今回のIPOで売り出されるのは511万株で、価格設定は85〜95ドル。幹事証券は、ゴールドマンサックスとアレン&カンパニーとなっています。
「デュオリンゴ」はカーネギー・メロン大学の教授が創業!
外国語学習サービスを提供しているが、その本質はテクノロジー企業
デュオリンゴは、カーネギー・メロン大学のコンピュータ・サイエンスの教授、ルイス・フォン・アンと、彼の生徒として博士課程を履修していたセヴェリン・ハッカーによって2011年に創業されました。その時点でルイス・フォン・アンは、すでにリキャプチャーという不正検出技術の会社を興した後、グーグルに売却した経歴を持っていました。また彼は、ウェブを通じて自動車保険を提供しているルート(ティッカーシンボル:ROOT)の取締役でもあります。
ルイス・フォン・アンは、スマホが世界に普及していることから、スマホアプリを通じて教育コンテンツを提供するビジネスを始めたいと考えました。その際、別にどの科目から始めても良かったのですが、「世界には外国語を勉強している人が18億人存在しており、とりわけ、英語を母国語としない国の人たちが英語を勉強すると、より良い雇用機会に恵まれて収入もアップする」という世界共通の現象に目をつけ、まず外国語会話を習得するアプリから始めることを決心しました。

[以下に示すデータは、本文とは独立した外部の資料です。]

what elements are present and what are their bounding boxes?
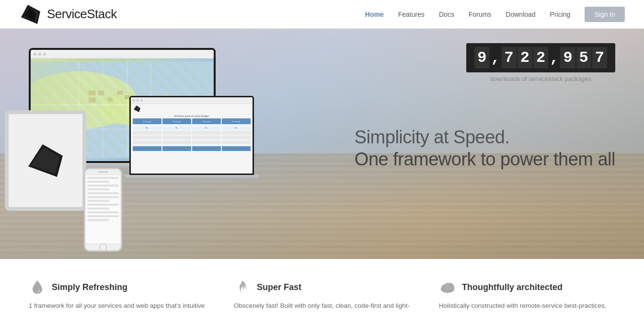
flame-icon (234, 279, 251, 296)
price-cell-2: 105... (162, 126, 191, 130)
topbar-dot-3 (43, 53, 46, 56)
phone-line-2 (87, 181, 109, 183)
phone-line-8 (87, 204, 119, 206)
counter-digit-5: 5 (576, 47, 591, 69)
counter-comma-2: , (549, 49, 560, 67)
screen-inner-small: All Active plans for every budget! Perso… (131, 97, 253, 174)
feature-refreshing-header: Simply Refreshing (29, 279, 205, 296)
feature-fast-title: Super Fast (257, 282, 301, 292)
price-cell-4: 105... (222, 126, 251, 130)
phone-line-4 (87, 188, 109, 190)
svg-rect-15 (89, 98, 96, 103)
pricing-col-4: Personal! (222, 118, 251, 124)
pricing-cta-row (133, 146, 251, 151)
phone-line-7 (87, 200, 109, 202)
tablet-frame (5, 110, 86, 211)
counter-comma-1: , (490, 49, 501, 67)
feature-refreshing-desc: 1 framework for all your services and we… (29, 301, 205, 314)
nav-item-docs[interactable]: Docs (439, 9, 454, 20)
svg-marker-20 (30, 147, 60, 174)
logo-text: ServiceStack (47, 7, 117, 22)
svg-rect-13 (89, 91, 96, 95)
price-cell-3: 125... (192, 126, 221, 130)
counter-digit-7-2: 7 (592, 47, 607, 69)
phone-line-11 (87, 215, 119, 217)
svg-rect-18 (125, 95, 129, 99)
s-logo-shape (134, 105, 140, 112)
s-topbar-dot-1 (133, 99, 135, 102)
cta-cell-1 (133, 146, 161, 151)
cta-cell-3 (192, 146, 221, 151)
s-topbar-dot-3 (140, 99, 143, 102)
data-cell-1-1 (133, 131, 161, 135)
pricing-col-3-text: Personal (203, 120, 210, 123)
device-tablet (5, 110, 86, 216)
data-cell-3-1 (133, 140, 161, 144)
counter-digit-9-1: 9 (474, 47, 489, 69)
topbar-dot-2 (38, 53, 41, 56)
phone-line-3 (87, 185, 119, 186)
phone-frame (84, 168, 122, 252)
hero-section: All Active plans for every budget! Perso… (0, 29, 644, 259)
pricing-row-3 (133, 140, 251, 144)
phone-bottom (85, 244, 121, 250)
feature-architected-desc: Holistically constructed with remote-ser… (439, 301, 615, 314)
nav-item-pricing[interactable]: Pricing (550, 9, 571, 20)
data-cell-2-4 (222, 136, 251, 140)
data-cell-1-2 (162, 131, 191, 135)
pricing-col-2: Personal (162, 118, 191, 124)
signin-button[interactable]: Sign In (585, 7, 625, 22)
phone-line-5 (87, 192, 119, 194)
pricing-row-1 (133, 131, 251, 135)
phone-line-10 (87, 211, 119, 213)
nav-item-home[interactable]: Home (365, 9, 384, 20)
devices-area: All Active plans for every budget! Perso… (0, 38, 268, 259)
features-section: Simply Refreshing 1 framework for all yo… (0, 259, 644, 314)
phone-speaker (98, 171, 108, 173)
s-topbar-dot-2 (137, 99, 139, 102)
data-cell-3-2 (162, 140, 191, 144)
data-cell-3-4 (222, 140, 251, 144)
cloud-icon (439, 279, 456, 296)
nav-item-features[interactable]: Features (398, 9, 425, 20)
feature-architected-header: Thoughtfully architected (439, 279, 615, 296)
counter-area: 9 , 7 2 2 , 9 5 7 downloads of servicest… (466, 43, 615, 82)
data-cell-3-3 (192, 140, 221, 144)
logo-icon (19, 3, 42, 26)
feature-architected: Thoughtfully architected Holistically co… (439, 279, 615, 314)
phone-home-btn (99, 244, 107, 251)
pricing-price-row: 105... 105... 125... 105... (133, 126, 251, 130)
svg-rect-14 (98, 91, 104, 95)
pricing-table: Personal Personal Personal Personal! 105… (131, 118, 253, 174)
data-cell-2-3 (192, 136, 221, 140)
svg-rect-16 (108, 98, 113, 102)
feature-fast-desc: Obscenely fast! Built with only fast, cl… (234, 301, 410, 314)
phone-topbar (85, 169, 121, 175)
phone-line-6 (87, 196, 119, 198)
pricing-col-4-text: Personal! (232, 120, 241, 123)
data-cell-1-3 (192, 131, 221, 135)
counter-display: 9 , 7 2 2 , 9 5 7 (466, 43, 615, 72)
droplet-icon (29, 279, 46, 296)
s-topbar (131, 97, 253, 104)
s-logo-area (131, 104, 253, 114)
phone-content (85, 175, 121, 244)
pricing-col-3: Personal (192, 118, 221, 124)
hero-tagline-1: Simplicity at Speed. (355, 127, 615, 149)
nav-item-download[interactable]: Download (506, 9, 535, 20)
screen-topbar (31, 50, 214, 58)
data-cell-2-1 (133, 136, 161, 140)
topbar-dot-1 (34, 53, 36, 56)
pricing-col-1-text: Personal (143, 120, 151, 123)
phone-line-9 (87, 208, 109, 209)
svg-rect-17 (117, 91, 123, 95)
nav-item-forums[interactable]: Forums (469, 9, 491, 20)
data-cell-1-4 (222, 131, 251, 135)
feature-refreshing-title: Simply Refreshing (52, 282, 127, 292)
data-cell-2-2 (162, 136, 191, 140)
device-phone (84, 168, 122, 256)
price-cell-1: 105... (133, 126, 161, 130)
pricing-header: Personal Personal Personal Personal! (133, 118, 251, 124)
logo[interactable]: ServiceStack (19, 3, 117, 26)
counter-digit-2: 2 (518, 47, 532, 69)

つまりデュオリンゴは、テクノロジーと学習を合体させることを目的としたプラットフォームであり、外国語という教材は、たまたま「潜在顧客が最も多いから」という理由で手始めに選択されたに過ぎません。言い換えれば、デュオリンゴはあくまでもテクノロジー企業であると言えるでしょう。
ちなみに、デュオリンゴは創業者がカーネギー・メロン大学の教授である関係で、本社所在地が同大学のあるペンシルバニア州ピッツバーグだという点もユニークです。
「ゲーミフィケーション」でユーザーのモチベーションを維持しつつ、
「AI」によるアルゴリズムで苦手な課題を克服させる
外国語学習で最も難しいのは、言葉そのものではなく、継続するモチベーションを維持することです。この点を重視したデュオリンゴは、学習アプリを徹底的にゲーミフィケーション(ゲーム要素を取り入れ、それ自体を楽しみながら利用できるようにすること)の考え方を取り入れ、楽しく学習を続けられるための工夫をたくさん盛り込みました。
例えば、画面上のちょっとした設問やレイアウトを決定する場合でも「A/Bテスト」、つまり「こっちの画面Aとこっちの画面Bでは、どちらがユーザーのエンゲージメントを高めることができるか」をいちいちテストし、常にユーザーのモチベーションが最大になるように工夫しています。
この関係から、デュオリンゴで外国語を勉強しはじめると、まるでネットゲームをやる感覚で病みつきになってしまいます。この楽しさこそがデュオリンゴの強みであり、熱心なファンが多い理由です。
デュオリンゴにはまったユーザーは、その存在をクチコミで友達に紹介するため、デュオリンゴはマーケティングにあまり費用をかけていません。その代り、より有効でエンゲージメントを高めるコンテンツをつくるため、エンジニアへの投資をガンガン行っています。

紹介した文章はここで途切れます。